White matter microstructure can be assessed using diffusion tensor imaging to index fractional anisotropy (FA) of water diffusion in white matter tracts. FA describes the directional selectivity of the random diffusion of water molecules. Higher FA values (maximum theoretical value is 1.0) are observed along heavily myelinated white matter tracts. The structure of the axonal cell membranes and myelin sheath hinders the diffusion of water molecules in all directions except along the fiber tract, thereby producing highly anisotropic water diffusion. Thus decreased FA values in white matter tracts may indicate decreased myelin levels or damage to axons due to processes such as inflammation.

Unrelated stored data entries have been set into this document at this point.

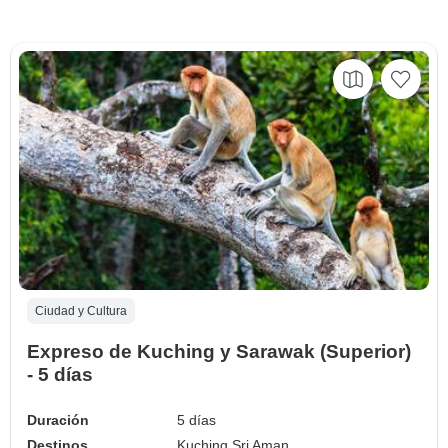
Ciudad y Cultura
Expreso de Kuching y Sarawak (Superior)
- 5 días
Duración
5 días
Destinos
Kuching,
Sri Aman,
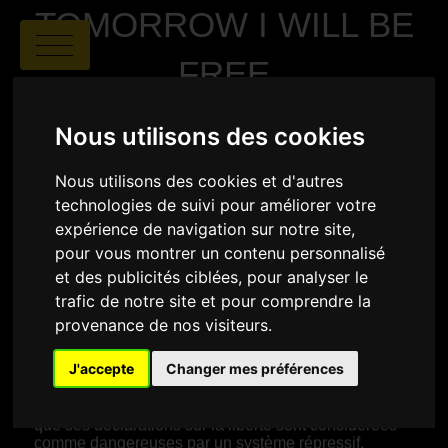
TOMORROW I WILL BE
FREE
Nous utilisons des cookies
Nous utilisons des cookies et d'autres
technologies de suivi pour améliorer votre
expérience de navigation sur notre site,
pour vous montrer un contenu personnalisé
et des publicités ciblées, pour analyser le
Reinout Hellenthal
|
00:22
|
Pays-Bas
trafic de notre site et pour comprendre la
provenance de nos visiteurs.
SYNOPSIS
J'accepte
Changer mes préférences
Au début des années 1940, sous un régime
soviétique brutal, Tatiana, une jeune femme
ukrainienne de 20 ans, est placée en détention parce
que ses déclarations sur la liberté sont considérées
comme dangereuses par un système répressif.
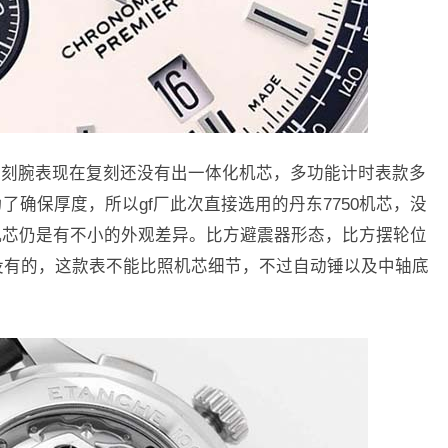
列复刻腕表现在复刻还没有出一体化机芯，多功能计时表款多
了确保厚度，所以gf厂此次直接选用的丹东7750机芯，没
机芯仍是有不小的外观差异。比方避震器形态，比方摆轮位
是没有的，这款表不能比照机芯细节，不过自动锤以及中轴底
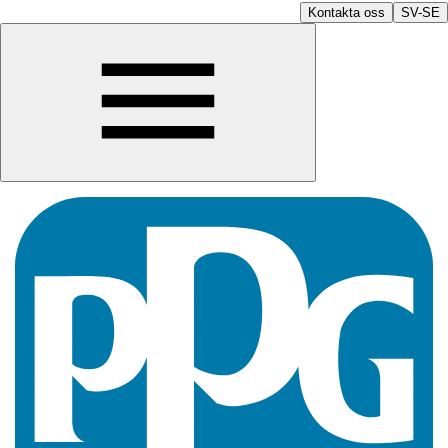
Kontakta oss
SV-SE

Decreased frontal white matter FA values have been found in nearly all classes of substance use disorders. For instance, alcohol-dependent patients had reduced frontal white matter FA that was associated with higher self-reported impulsivity, longer duration of drinking, and slower processing speeds on cognitive measures. Frontal white matter FA deficits were also present in adolescent binge drinkers, suggesting that relatively limited exposure to large alcohol doses may impair white matter integrity in youths, while frontal white matter FA increases in alcohol-dependent patients with extended abstinence. Similarly, frontal white matter FA deficits have also been reported in cocaine-dependent patients, and FA deficits in cocaine-dependent patients were also associated with greater impulsivity and was more pronounced in individuals who abused additional substances. Similarly, frontal white matter FA deficits have also been observed in individuals who abuse methamphetamine, opioids, marijuana, and tobacco. Collectively, these findings suggest that white matter FA deficits may be a common phenotype across multiple classes of substance use disorders.
Although there is evidence of improvement in frontal white matter FA during abstinence, there is also evidence that FA deficits are at least partially premorbid. Nonabusing FH+ adolescents and young adults have been found to have decreased frontal white matter FA values, and these deficits have been shown to be proportional to the number of biological parents and grandparents with substance use disorders, suggesting a possible hereditary influence. Of interest, similar FA deficits were not observed in FH+ youths with low levels of externalizing behaviors and other risk-related characteristics, suggesting that frontal white matter FA deficits may be closely linked to the behavioral phenotype underlying risk in FH+, typically referred to as behavioral undercontrol or neurobehavioral inhibition.
Collectively, these findings indicate that white matter microstructure deficits are present in individuals with substance use disorders and appear to both partially predate substance use and worsen as a consequence of heavy substance use. Additional studies are needed to determine how frontal white matter FA deficits may contribute to risk of substance use disorder, as well as what specific underlying white matter dysfunctions the decreased FA values reflect.